Sorry for the length. Thanks!!

kvk

beejunk
beejunk's picture
User offline. Last seen 19 weeks 2 days ago. Offline
Joined: 2009-04-13
Posts:

Some of your post is confusing, so clarifying a few issues first is necessary in order to find the source of your problem.

First, I'm curious why you would be using any stereo channels to do your tracking. If you're recording from one source, in this case a single mic, then there is no need for stereo. Just use mono tracks. This will also be less labor intensive for your gear, since recording in stereo with a mono signal is in effect recording two identical tracks when all you need is one.

It is also a little confusing that you mention you are setting the FP10s pre-amps to 'about 7'. It seems unlikely that your guitar mic would require the same gain as your vocal mic, and anyhow the actual number that the pre-amps are set to is not so important as long as you've got enough gain to get an appropriate signal strength. Also, I do not know what you're talking about when you refer to a Master Gain. The Main Level output of an FP10 refers to the strength of the signal being sent to the Main CR outputs used for monitoring (which are the same as whatever is being sent to system output channel 1 and 2 via JACK). This knob will not effect the levels coming from your pre-amps. The Mix knob that is on the front of the FP10 controls whether you want to monitor from the hardware or from the software.

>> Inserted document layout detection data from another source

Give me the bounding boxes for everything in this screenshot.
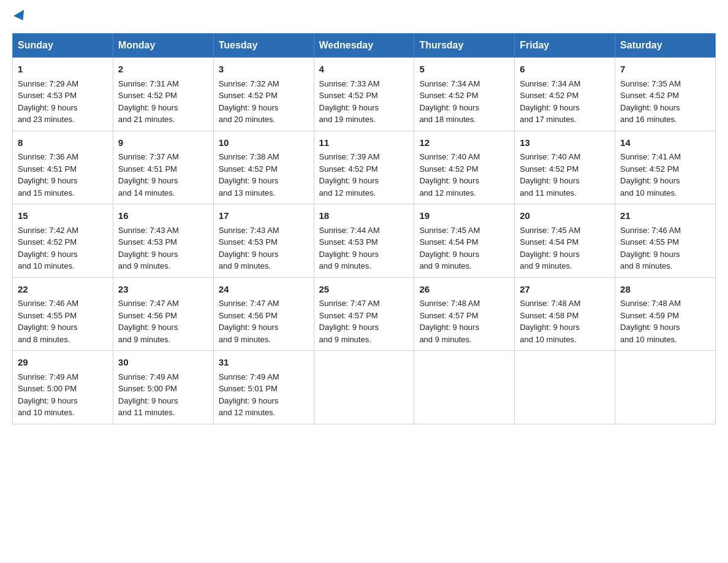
weekday-header-monday: Monday — [113, 34, 213, 58]
day-info: Sunrise: 7:49 AMSunset: 5:01 PMDaylight:… — [219, 372, 279, 418]
calendar-day-cell: 24 Sunrise: 7:47 AMSunset: 4:56 PMDaylig… — [213, 277, 314, 351]
day-info: Sunrise: 7:40 AMSunset: 4:52 PMDaylight:… — [520, 152, 580, 197]
calendar-day-cell: 5 Sunrise: 7:34 AMSunset: 4:52 PMDayligh… — [414, 58, 515, 131]
day-number: 30 — [118, 356, 208, 370]
day-info: Sunrise: 7:43 AMSunset: 4:53 PMDaylight:… — [219, 226, 279, 271]
day-number: 13 — [520, 136, 610, 150]
day-info: Sunrise: 7:31 AMSunset: 4:52 PMDaylight:… — [118, 79, 179, 124]
calendar-day-cell: 9 Sunrise: 7:37 AMSunset: 4:51 PMDayligh… — [113, 131, 213, 204]
day-info: Sunrise: 7:40 AMSunset: 4:52 PMDaylight:… — [419, 152, 480, 197]
day-info: Sunrise: 7:33 AMSunset: 4:52 PMDaylight:… — [319, 79, 380, 124]
calendar-table: SundayMondayTuesdayWednesdayThursdayFrid… — [12, 33, 716, 424]
calendar-day-cell: 14 Sunrise: 7:41 AMSunset: 4:52 PMDaylig… — [615, 131, 716, 204]
day-number: 25 — [319, 283, 409, 297]
day-info: Sunrise: 7:36 AMSunset: 4:51 PMDaylight:… — [18, 152, 78, 197]
day-info: Sunrise: 7:48 AMSunset: 4:57 PMDaylight:… — [419, 299, 480, 344]
day-number: 21 — [620, 209, 710, 223]
calendar-day-cell: 10 Sunrise: 7:38 AMSunset: 4:52 PMDaylig… — [213, 131, 314, 204]
day-info: Sunrise: 7:46 AMSunset: 4:55 PMDaylight:… — [620, 226, 681, 271]
calendar-day-cell: 31 Sunrise: 7:49 AMSunset: 5:01 PMDaylig… — [213, 351, 314, 424]
calendar-day-cell: 26 Sunrise: 7:48 AMSunset: 4:57 PMDaylig… — [414, 277, 515, 351]
calendar-week-row: 15 Sunrise: 7:42 AMSunset: 4:52 PMDaylig… — [13, 204, 716, 278]
day-number: 18 — [319, 209, 409, 223]
calendar-day-cell: 2 Sunrise: 7:31 AMSunset: 4:52 PMDayligh… — [113, 58, 213, 131]
calendar-day-cell: 13 Sunrise: 7:40 AMSunset: 4:52 PMDaylig… — [515, 131, 615, 204]
calendar-day-cell — [314, 351, 414, 424]
calendar-day-cell: 21 Sunrise: 7:46 AMSunset: 4:55 PMDaylig… — [615, 204, 716, 278]
calendar-day-cell: 1 Sunrise: 7:29 AMSunset: 4:53 PMDayligh… — [13, 58, 113, 131]
day-info: Sunrise: 7:47 AMSunset: 4:57 PMDaylight:… — [319, 299, 380, 344]
day-number: 7 — [620, 63, 710, 77]
day-info: Sunrise: 7:32 AMSunset: 4:52 PMDaylight:… — [219, 79, 279, 124]
day-number: 28 — [620, 283, 710, 297]
calendar-day-cell: 23 Sunrise: 7:47 AMSunset: 4:56 PMDaylig… — [113, 277, 213, 351]
day-number: 3 — [219, 63, 309, 77]
calendar-week-row: 1 Sunrise: 7:29 AMSunset: 4:53 PMDayligh… — [13, 58, 716, 131]
calendar-day-cell: 27 Sunrise: 7:48 AMSunset: 4:58 PMDaylig… — [515, 277, 615, 351]
day-number: 19 — [419, 209, 509, 223]
day-info: Sunrise: 7:48 AMSunset: 4:58 PMDaylight:… — [520, 299, 580, 344]
day-info: Sunrise: 7:39 AMSunset: 4:52 PMDaylight:… — [319, 152, 380, 197]
calendar-day-cell: 12 Sunrise: 7:40 AMSunset: 4:52 PMDaylig… — [414, 131, 515, 204]
calendar-day-cell: 28 Sunrise: 7:48 AMSunset: 4:59 PMDaylig… — [615, 277, 716, 351]
calendar-week-row: 29 Sunrise: 7:49 AMSunset: 5:00 PMDaylig… — [13, 351, 716, 424]
day-info: Sunrise: 7:34 AMSunset: 4:52 PMDaylight:… — [520, 79, 580, 124]
day-number: 11 — [319, 136, 409, 150]
day-info: Sunrise: 7:48 AMSunset: 4:59 PMDaylight:… — [620, 299, 681, 344]
calendar-day-cell — [414, 351, 515, 424]
day-number: 24 — [219, 283, 309, 297]
day-number: 20 — [520, 209, 610, 223]
weekday-header-sunday: Sunday — [13, 34, 113, 58]
calendar-day-cell: 22 Sunrise: 7:46 AMSunset: 4:55 PMDaylig… — [13, 277, 113, 351]
day-number: 16 — [118, 209, 208, 223]
calendar-day-cell: 20 Sunrise: 7:45 AMSunset: 4:54 PMDaylig… — [515, 204, 615, 278]
day-number: 9 — [118, 136, 208, 150]
day-info: Sunrise: 7:47 AMSunset: 4:56 PMDaylight:… — [118, 299, 179, 344]
logo — [12, 12, 27, 21]
day-number: 23 — [118, 283, 208, 297]
day-info: Sunrise: 7:47 AMSunset: 4:56 PMDaylight:… — [219, 299, 279, 344]
day-number: 27 — [520, 283, 610, 297]
day-info: Sunrise: 7:34 AMSunset: 4:52 PMDaylight:… — [419, 79, 480, 124]
day-number: 29 — [18, 356, 108, 370]
day-number: 10 — [219, 136, 309, 150]
calendar-week-row: 8 Sunrise: 7:36 AMSunset: 4:51 PMDayligh… — [13, 131, 716, 204]
calendar-day-cell: 8 Sunrise: 7:36 AMSunset: 4:51 PMDayligh… — [13, 131, 113, 204]
day-number: 1 — [18, 63, 108, 77]
weekday-header-wednesday: Wednesday — [314, 34, 414, 58]
calendar-day-cell: 6 Sunrise: 7:34 AMSunset: 4:52 PMDayligh… — [515, 58, 615, 131]
calendar-day-cell: 3 Sunrise: 7:32 AMSunset: 4:52 PMDayligh… — [213, 58, 314, 131]
day-number: 8 — [18, 136, 108, 150]
calendar-day-cell: 18 Sunrise: 7:44 AMSunset: 4:53 PMDaylig… — [314, 204, 414, 278]
day-info: Sunrise: 7:44 AMSunset: 4:53 PMDaylight:… — [319, 226, 380, 271]
day-number: 31 — [219, 356, 309, 370]
day-info: Sunrise: 7:38 AMSunset: 4:52 PMDaylight:… — [219, 152, 279, 197]
calendar-day-cell: 7 Sunrise: 7:35 AMSunset: 4:52 PMDayligh… — [615, 58, 716, 131]
day-info: Sunrise: 7:45 AMSunset: 4:54 PMDaylight:… — [520, 226, 580, 271]
weekday-header-friday: Friday — [515, 34, 615, 58]
calendar-header-row: SundayMondayTuesdayWednesdayThursdayFrid… — [13, 34, 716, 58]
day-number: 12 — [419, 136, 509, 150]
day-info: Sunrise: 7:43 AMSunset: 4:53 PMDaylight:… — [118, 226, 179, 271]
calendar-day-cell: 16 Sunrise: 7:43 AMSunset: 4:53 PMDaylig… — [113, 204, 213, 278]
day-info: Sunrise: 7:45 AMSunset: 4:54 PMDaylight:… — [419, 226, 480, 271]
calendar-day-cell — [515, 351, 615, 424]
day-info: Sunrise: 7:49 AMSunset: 5:00 PMDaylight:… — [118, 372, 179, 418]
weekday-header-tuesday: Tuesday — [213, 34, 314, 58]
calendar-day-cell: 17 Sunrise: 7:43 AMSunset: 4:53 PMDaylig… — [213, 204, 314, 278]
day-number: 26 — [419, 283, 509, 297]
calendar-day-cell: 25 Sunrise: 7:47 AMSunset: 4:57 PMDaylig… — [314, 277, 414, 351]
day-number: 17 — [219, 209, 309, 223]
day-number: 15 — [18, 209, 108, 223]
day-info: Sunrise: 7:41 AMSunset: 4:52 PMDaylight:… — [620, 152, 681, 197]
calendar-day-cell: 4 Sunrise: 7:33 AMSunset: 4:52 PMDayligh… — [314, 58, 414, 131]
calendar-day-cell: 15 Sunrise: 7:42 AMSunset: 4:52 PMDaylig… — [13, 204, 113, 278]
day-number: 6 — [520, 63, 610, 77]
page-header — [12, 12, 716, 21]
weekday-header-saturday: Saturday — [615, 34, 716, 58]
logo-triangle-icon — [13, 10, 28, 23]
day-number: 5 — [419, 63, 509, 77]
calendar-day-cell — [615, 351, 716, 424]
day-info: Sunrise: 7:49 AMSunset: 5:00 PMDaylight:… — [18, 372, 78, 418]
day-info: Sunrise: 7:37 AMSunset: 4:51 PMDaylight:… — [118, 152, 179, 197]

Turning it all the way to the left gives you the signal straight from the pre-amps, and all the way right gives you only the signal from your DAW. Either way, this knob also does not effect the pre-amp levels.

You state that you're printing the tracks at around -30 db, which seems very low. In the digital realm, and as long as you're recording in at least 24-bit, you should probably be shooting more for an average of -18 to -12 dbFS (if you're recording in 16-bit, you'll probably want to go louder). As for your peaks, all that matters is that none of them cause the signal to clip. Otherwise, if a few peaks get close to that 0 dbFS line, then it should be fine.

It is difficult to quantify the statement 'barely audible' when talking about the levels coming from your CD. If you're talking about the levels being much quieter than other CDs, then this is to be expected, since you need to do some appropriate mastering to get those 'hot' levels a lot of people have come to expect. However, if you mean that you actually can't turn your radio up loud enough to get a listenable volume out of the CD, then there is something wrong with the way the CD has been created that has nothing to do with your recording, mixing and mastering levels.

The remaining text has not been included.